He put the blame for high crime rates right the Commissioners of Police, saying they were liable for the high spate of crime because of their disobedience to some of his directives.
Well, he also said they weren’t watching what was happening under their watch and that despite his efforts to stamp out corruption in the force; graft remained a major vice among the rank and file police. allAfrica.com
Of course we sophisticated nations don’t have that problem. Unless you count the New Zealand police woman who reportedly moonlighted as a prostitute; or New York’s Mafia cops who acted with impunity for years; or LA cops who have their own way of doing things; or Florida and Oregon jailers who trade sex for contraband; or the Australian cop who settled in with a hunted con-woman, impregnating her in the process; or the English cops who use the cover of anti-terror laws to shoot people they don’t like the look of.

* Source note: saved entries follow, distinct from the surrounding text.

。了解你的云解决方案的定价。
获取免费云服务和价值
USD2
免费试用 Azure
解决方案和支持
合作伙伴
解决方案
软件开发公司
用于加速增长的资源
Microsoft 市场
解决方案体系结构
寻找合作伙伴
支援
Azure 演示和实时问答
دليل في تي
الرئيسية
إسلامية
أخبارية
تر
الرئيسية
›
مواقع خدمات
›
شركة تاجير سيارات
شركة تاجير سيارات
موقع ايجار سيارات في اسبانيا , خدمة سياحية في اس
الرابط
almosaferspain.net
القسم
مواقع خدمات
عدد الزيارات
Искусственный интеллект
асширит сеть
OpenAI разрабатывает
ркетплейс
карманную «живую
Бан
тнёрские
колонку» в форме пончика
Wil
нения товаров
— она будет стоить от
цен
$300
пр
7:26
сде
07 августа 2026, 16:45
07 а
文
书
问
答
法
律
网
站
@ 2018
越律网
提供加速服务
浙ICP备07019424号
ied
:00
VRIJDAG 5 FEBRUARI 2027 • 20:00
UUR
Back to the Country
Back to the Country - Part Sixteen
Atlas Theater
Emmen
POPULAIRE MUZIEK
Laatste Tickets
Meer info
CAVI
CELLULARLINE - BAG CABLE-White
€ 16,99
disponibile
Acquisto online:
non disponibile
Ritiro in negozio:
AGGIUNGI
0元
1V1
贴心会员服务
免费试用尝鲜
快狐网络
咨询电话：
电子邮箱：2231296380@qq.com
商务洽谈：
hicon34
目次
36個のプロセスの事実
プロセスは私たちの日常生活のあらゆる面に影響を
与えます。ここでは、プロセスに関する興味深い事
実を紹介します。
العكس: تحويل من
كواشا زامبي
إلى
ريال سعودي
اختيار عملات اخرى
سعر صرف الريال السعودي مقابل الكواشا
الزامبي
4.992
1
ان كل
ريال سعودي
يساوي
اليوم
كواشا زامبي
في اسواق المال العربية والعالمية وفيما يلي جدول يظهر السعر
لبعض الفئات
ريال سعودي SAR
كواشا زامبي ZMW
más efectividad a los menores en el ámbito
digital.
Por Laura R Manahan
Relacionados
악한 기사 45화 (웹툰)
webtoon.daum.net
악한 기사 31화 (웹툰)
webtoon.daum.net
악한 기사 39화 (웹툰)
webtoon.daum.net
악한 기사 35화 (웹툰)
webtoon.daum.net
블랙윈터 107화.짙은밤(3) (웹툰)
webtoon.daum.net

If Nigeria’s law enforcement looks like the keystone cops, they are hardly on their own. But in developed economies it really is the sophisticated, hard to track corruption which eclipses the banana republic’s versions.
Sure, Nigeria and Kenya, along with others on the Dark Continent, can boast their big money corruption. Ironically, however, that big money comes from the West. It is the developed economies who are driving third world major corruption.
The scene of an angry and frustrated Inspector General, red in the face and spiting his words, is both funny and sad. The fact is, he’s on a hiding to nothing.
In Nigeria, like in the USA or Britain, corruption is led from the very top. The example set by leadership is picked up right down the feeding chain.
All power to the IG, but he is pissing into the wind. Even the voters, if they have such a thing in Nigeria, continue to accept entrenched corruption as a simple fact, just as they do in our ‘oh so sophisticated’ countries.